Segue a entrevista, na íntegra:

Pergunta-  As obras do Eixo Norte da Transposição do São Francisco devem ser concluídas até meados de 2021. Quando deverão ser inauguradas as obras complementares, a cargo do Estado, nos municípios sertanejos, inclusive no Eixo Leste?

Resposta – As obras complementares, em execução pelo Governo de Pernambuco, por meio da Compesa, vão antecipar o uso das tubulações da Adutora do Agreste antes da conclusão do Ramal do Agreste, um dos braços da transposição do São Francisco. Esse ramal, uma obra do Governo Federal, vai alimentar a adutora com água do Eixo Leste da transposição. A Adutora do Moxotó, em Rio da Barra, Sertânia, já está em operação, alcançando dez cidades, com um investimento de R$ 85 milhões, e beneficiando cerca de 400 mil pessoas. Da mesma forma, temos a Adutora de Pirangi também em funcionamento desde março de 2017, levando água de Catende, na Mata Sul, para a Barragem do Prata, no Bonito (Agreste), prolongando a oferta de água para 800 mil pessoas em mais dez municípios, inclusive Caruaru e Santa Cruz do Capibaribe.
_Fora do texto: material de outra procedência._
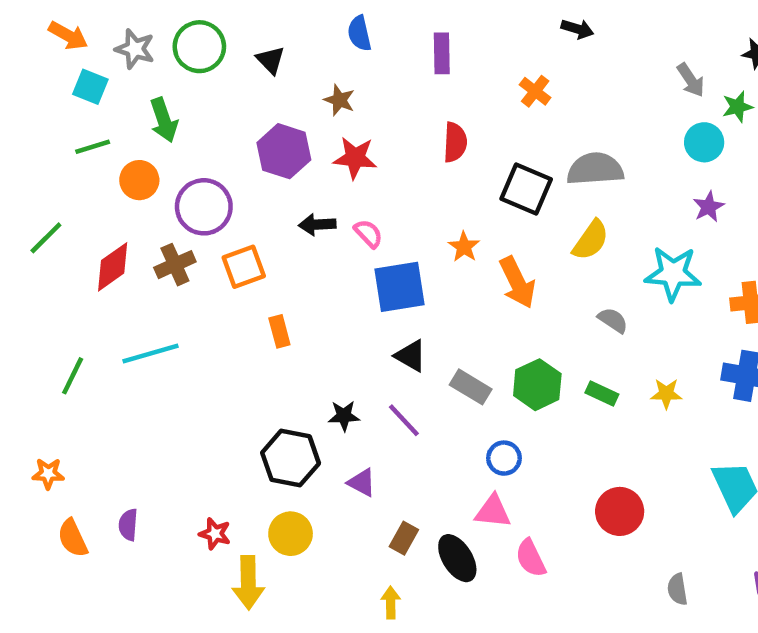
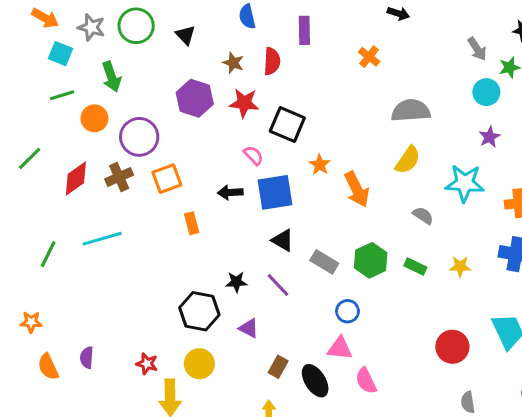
red semicircle: (455, 142) -> (272, 61), moved
black square: (526, 189) -> (287, 125), moved
black arrow: (317, 225) -> (230, 192), moved
red circle: (620, 511) -> (452, 347), moved

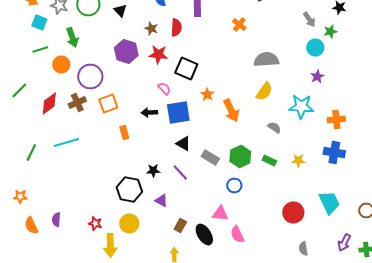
blue circle: (348, 311) -> (234, 186), moved

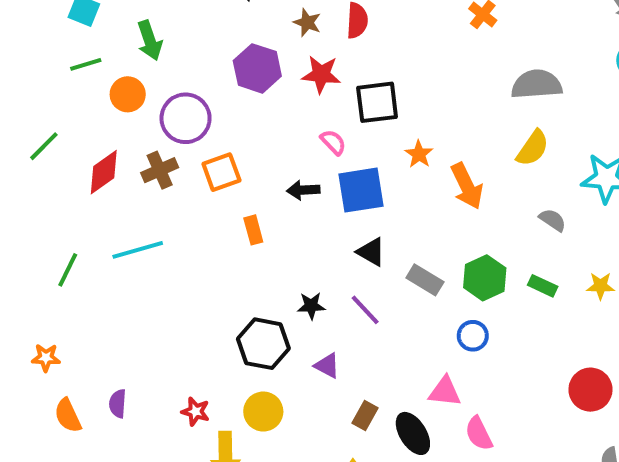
black square: (186, 68) -> (377, 102), turned -30

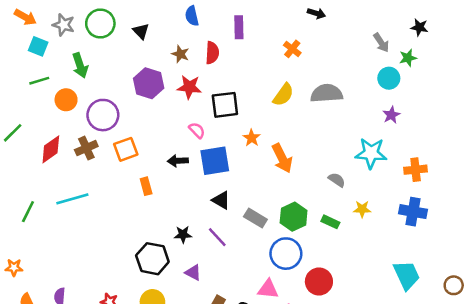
yellow semicircle: (533, 148) -> (283, 95), moved
yellow star: (600, 286) -> (362, 209), moved
blue circle: (473, 336) -> (286, 254), size x1.6
red circle: (590, 390) -> (319, 282), moved

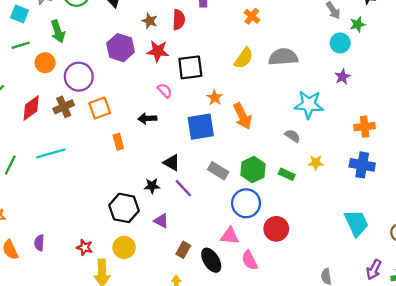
cyan star: (371, 153) -> (309, 105), moved
blue square: (215, 161) -> (201, 127), moved
black triangle: (221, 200) -> (172, 163), moved

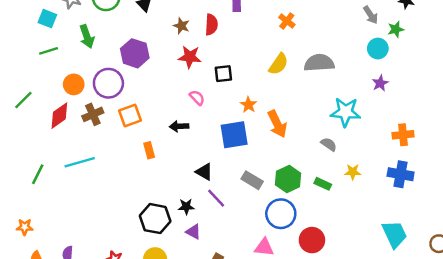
purple hexagon: (121, 48) -> (135, 53), moved
orange circle: (45, 63) -> (74, 84), moved
black square: (190, 67) -> (223, 74), size x0.7
black star: (152, 186) -> (186, 207), moved

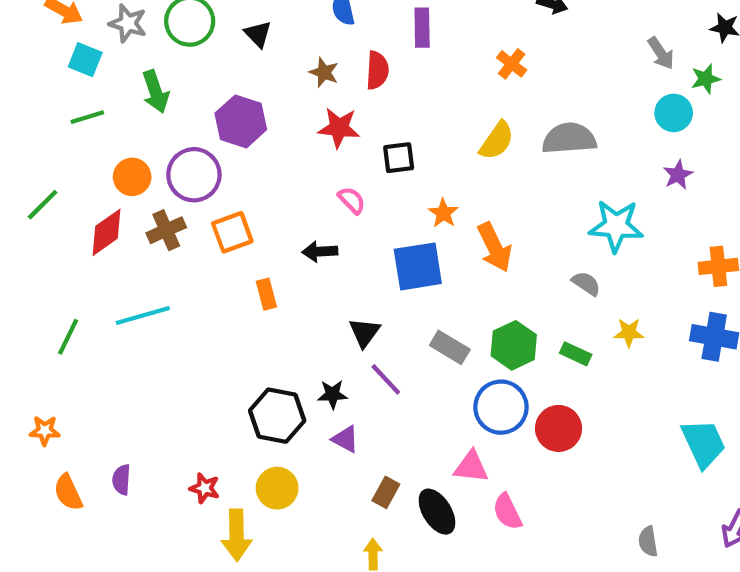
black triangle: (204, 172) -> (364, 332), turned 36
red circle: (312, 240) -> (559, 428), moved

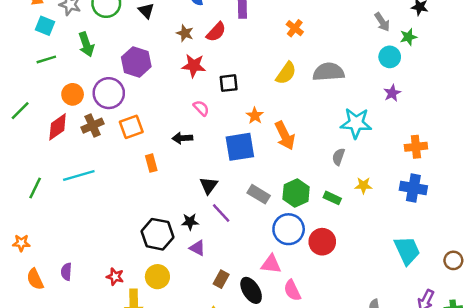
red semicircle: (377, 70) -> (216, 32), turned 40
gray semicircle: (586, 283) -> (338, 157), turned -105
Ali foram gastos R$ 64 milhões. Fora essas, temos em fase de conclusão a Adutora de Custódia – prevista para este primeiro semestre de 2020 – e as do Alto do Capibaribe e de Serro Azul, ambas estimadas para entrar em funcionamento pleno até o final do segundo semestre. E ainda acrescentamos a essas obras o Sistema de Poços de Tupanatinga. Apesar de não depender das águas do Rio São Francisco, esse sistema integra o conjunto de empreendimentos pensados pelo Governo do Estado para antecipar o uso da Adutora do Agreste. Serão perfurados 20 poços de 300 metros de profundidade, em média, que vão garantir uma vazão de 200 litros de água por segundo para alimentar a Adutora do Agreste. Queremos inaugurar esse sistema também no segundo semestre. Com todas essas obras prontas, esperamos entrar em 2021 melhorando a vida de cerca de dois milhões de pernambucanos e pernambucanas, que passarão a contar com água de qualidade nas torneiras, sem sobressaltos.

Pergunta- Por falar em obras, setores da oposição ao Governo do Estado em Salgueiro já cansaram de “bater” na sua administração por causa da demora para a execução dos projetos do IML e da estrada do Distrito de Conceição das Crioulas. O senhor poderia informar uma data para a inauguração dessas obras?

Resposta – As obras de implantação e pavimentação da PE 460 devem ser concluídas até o final de junho deste ano. É uma rodovia com 11 quilômetros de extensão, que vai da BR 116 até a estrada de acesso a Conceição das Crioulas. Atualmente, já foram executados 65% dos serviços previstos, incluindo a pavimentação de quatro quilômetros da via, e estão em andamento obras de drenagem, terraplenagem e construção de uma ponte em concreto armado sobre o rio Urubu, que tem 60 metros de extensão. O investimento nessas obras é de R$ 20 milhões, e são recursos do próprio Governo do Estado. Quando o trabalho estiver concluído, vai beneficiar mais de 60 mil habitantes. Quanto ao Instituto de Medicina Legal de Salgueiro, como já dissemos antes, é uma prioridade da nossa gestão consolidar o Complexo de Polícia Científica do município, que inclui o IML. O projeto do remanescente da obra já foi finalizado e já abrimos o processo de licitação para a contratação da empresa de engenharia que vai executar os serviços. Esse novo projeto está orçado em R$5,1 milhões e o prazo previsto para a conclusão da obra é de 12 meses, a partir do resultado da licitação. Vamos respeitar esse prazo.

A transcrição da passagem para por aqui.